## EXCERPTED DATA
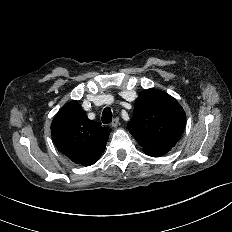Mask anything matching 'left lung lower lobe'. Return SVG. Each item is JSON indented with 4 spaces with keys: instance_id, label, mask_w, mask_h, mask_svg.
Instances as JSON below:
<instances>
[{
    "instance_id": "1",
    "label": "left lung lower lobe",
    "mask_w": 232,
    "mask_h": 232,
    "mask_svg": "<svg viewBox=\"0 0 232 232\" xmlns=\"http://www.w3.org/2000/svg\"><path fill=\"white\" fill-rule=\"evenodd\" d=\"M171 150V148H161L157 150H144V152L152 157H160L166 153H168Z\"/></svg>"
}]
</instances>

## EXERCISE REQUIREMENTS
Leaving out the pictures, print every record exactly as written.

## RESULT OF THIS EXERCISE
Mask anything matching 'left lung lower lobe'. Return SVG. Each item is JSON indented with 4 spaces with keys: instance_id, label, mask_w, mask_h, mask_svg.
Instances as JSON below:
<instances>
[{
    "instance_id": "1",
    "label": "left lung lower lobe",
    "mask_w": 232,
    "mask_h": 232,
    "mask_svg": "<svg viewBox=\"0 0 232 232\" xmlns=\"http://www.w3.org/2000/svg\"><path fill=\"white\" fill-rule=\"evenodd\" d=\"M171 150V148H161L157 150H144V152L152 157H160L166 153H168Z\"/></svg>"
}]
</instances>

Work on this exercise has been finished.